Defending funny-sounding scienceby David Salisbury Aug. 9, 2011, 4:36 PM
It’s easy to make fun of things you don’t understand. That is particularly true of scientific research. In fact, making fun of federally funded science projects has become an unfortunate political tradition.
The Association of American Universities has taken up the challenge of defending publicly ridiculed science projects with a new publication titled “AAU’s Scientific Enquirer.” It takes the sensationalized headlines ripped out of the tabloids or political tracts that make fun of individual research projects and explains why they are worth supporting.
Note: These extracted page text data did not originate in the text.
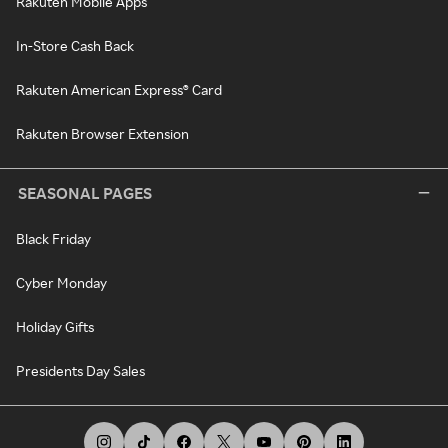
Rakuten Mobile Apps
In-Store Cash Back
Rakuten American Express® Card
Rakuten Browser Extension
SEASONAL PAGES
Black Friday
Cyber Monday
Holiday Gifts
Presidents Day Sales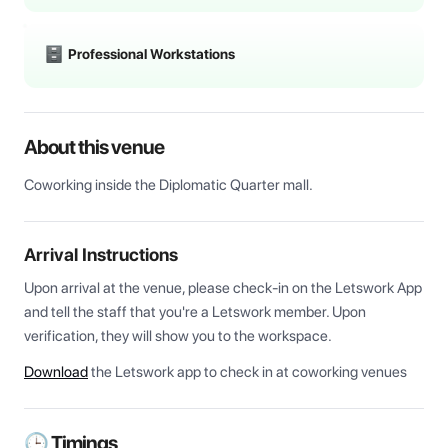
Professional Workstations
About this venue
Coworking inside the Diplomatic Quarter mall.
Arrival Instructions
Upon arrival at the venue, please check-in on the Letswork App 
and tell the staff that you're a Letswork member. Upon 
verification, they will show you to the workspace.
Download
the Letswork app to check in at coworking venues
🕒 Timings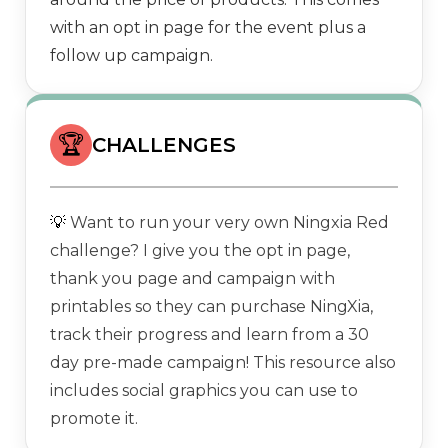
with an opt in page for the event plus a
follow up campaign.
🏆
CHALLENGES
💡
Want to run your very own Ningxia Red
challenge? I give you the opt in page,
thank you page and campaign with
printables so they can purchase NingXia,
track their progress and learn from a 30
day pre-made campaign! This resource also
includes social graphics you can use to
promote it.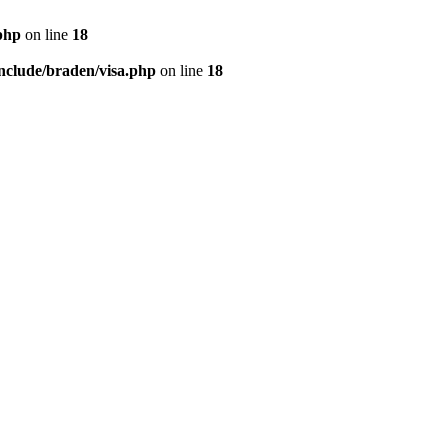
php
on line
18
nclude/braden/visa.php
on line
18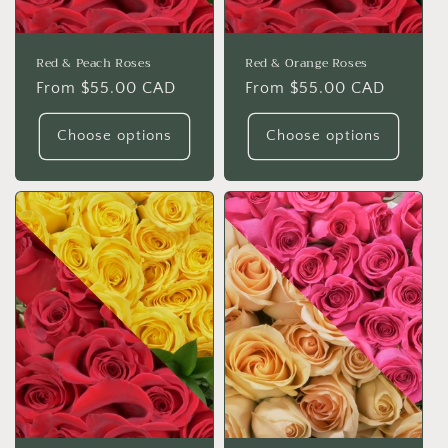
Red & Peach Roses
Red & Orange Roses
Regular
From $55.00 CAD
Regular
From $55.00 CAD
price
price
Choose options
Choose options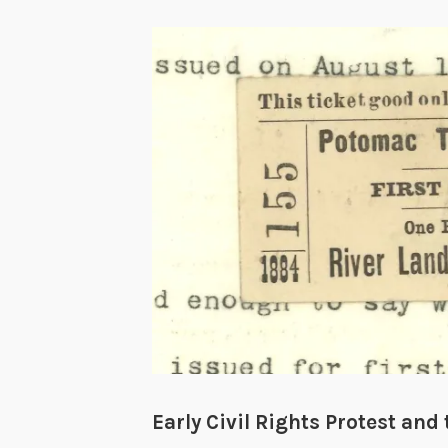
Early Civil Rights Protest an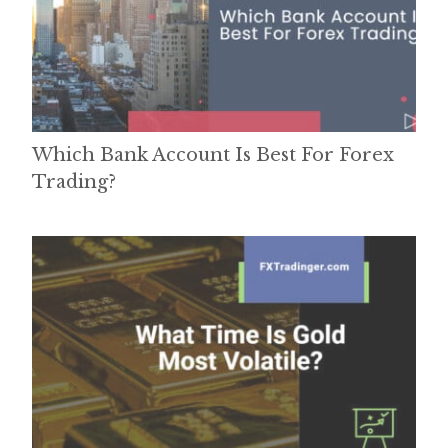
Which Bank Account Is Best For Forex
Trading?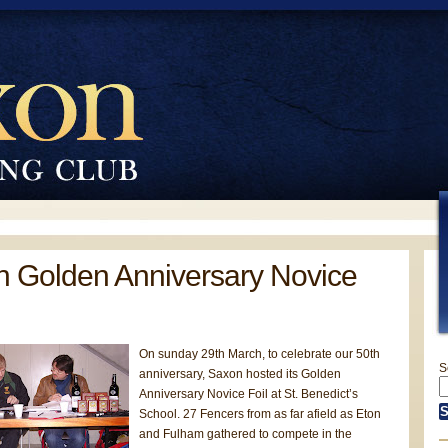
 Golden Anniversary Novice
On sunday 29th March, to celebrate our 50th
S
anniversary, Saxon hosted its Golden
Anniversary Novice Foil at St. Benedict’s
School. 27 Fencers from as far afield as Eton
and Fulham gathered to compete in the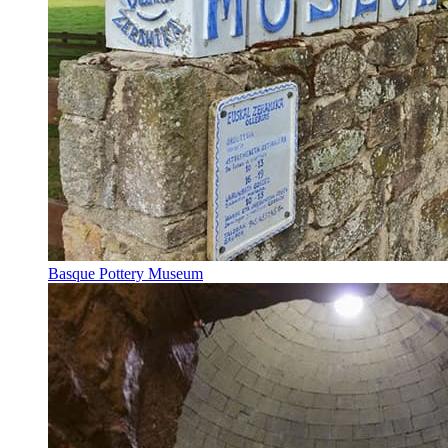
Basque Pottery Museum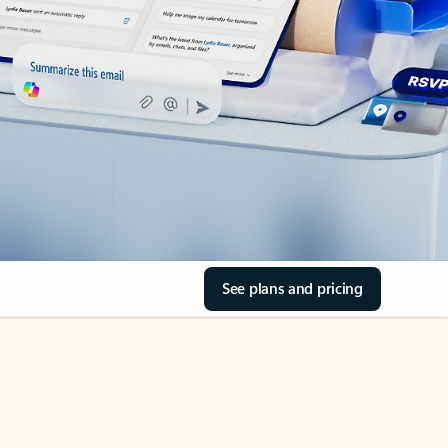
See plans and pricing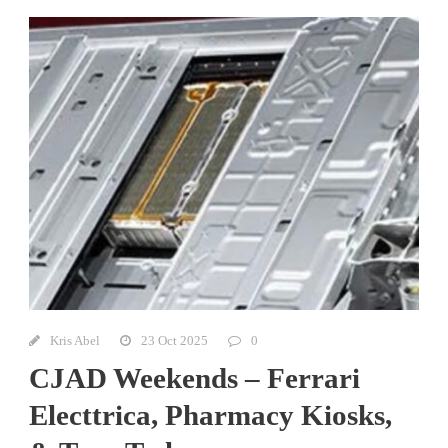
Kris Abel
23 Oct 2025
0
CJAD Weekends – Ferrari
Electtrica, Pharmacy Kiosks,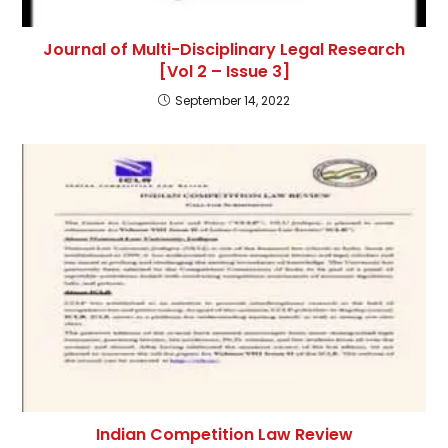
Journal of Multi-Disciplinary Legal Research
[Vol 2 – Issue 3]
September 14, 2022
Indian Competition Law Review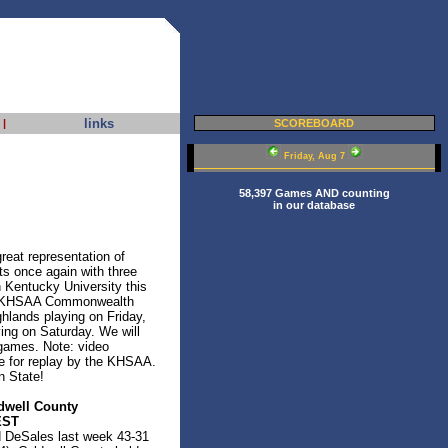
links
|
SCOREBOARD
Friday, Aug 7
58,397 Games AND counting
in our database
reat representation of
ts once again with three
Kentucky University this
ic/KHSAA Commonwealth
ghlands playing on Friday,
ng on Saturday. We will
 games. Note: video
le for replay by the KHSAA.
n State!
dwell County
EST
d DeSales last week 43-31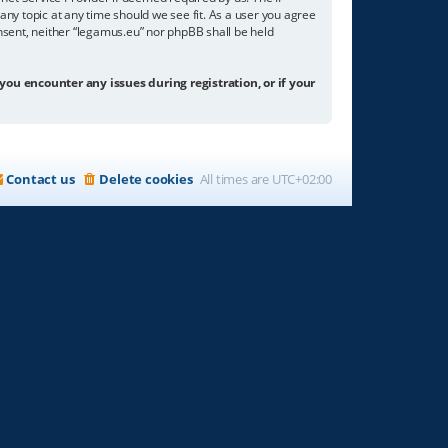
any topic at any time should we see fit. As a user you agree
onsent, neither “legamus.eu” nor phpBB shall be held
 you encounter any issues during registration, or if your
Contact us
Delete cookies
All times are
UTC+02:00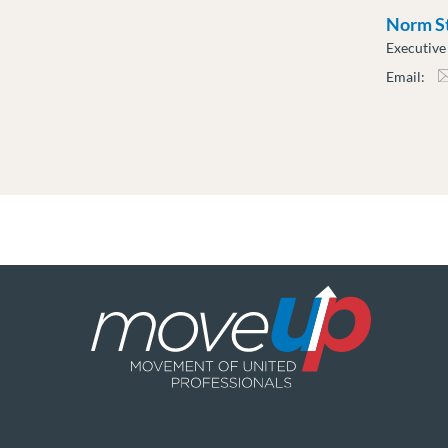
Norm S
Executiv
Email:
nsti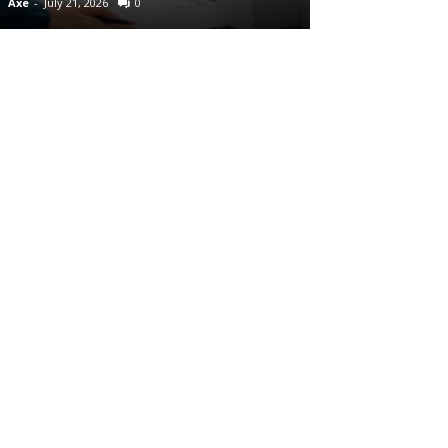
Axe
-
July 21, 2026
0
Axe
-
July 7, 2026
In its July issue, for example, Scientific Inquirer addresses recent criticism of research that puts shrimp on an underwater treadmill to determine how they respond to stress. The project is one of a number of projects that Oklahoma Senator (R) Tom Coburn described as a waste of taxpayer money in a scathing report on the National Science Foundation that he issued in May. Coburn’s criticism has also been echoed by a television ad produced by AARP urging seniors to tell politicians to cut “billions in waste and loopholes” instead of cutting their Social Security and Medicare benefits.
No doubt AARP and Coburn’s staff selected the shrimp study because a video from the project went viral three years ago after one of the researchers posted it on his university website. Currently there are more than 70 versions of the “running shrimp” video, many set to inspiring music such as the themes to the movies “Chariots of Fire” and “Rocky.” The most popular version is accompanied by the theme from Benny Hill.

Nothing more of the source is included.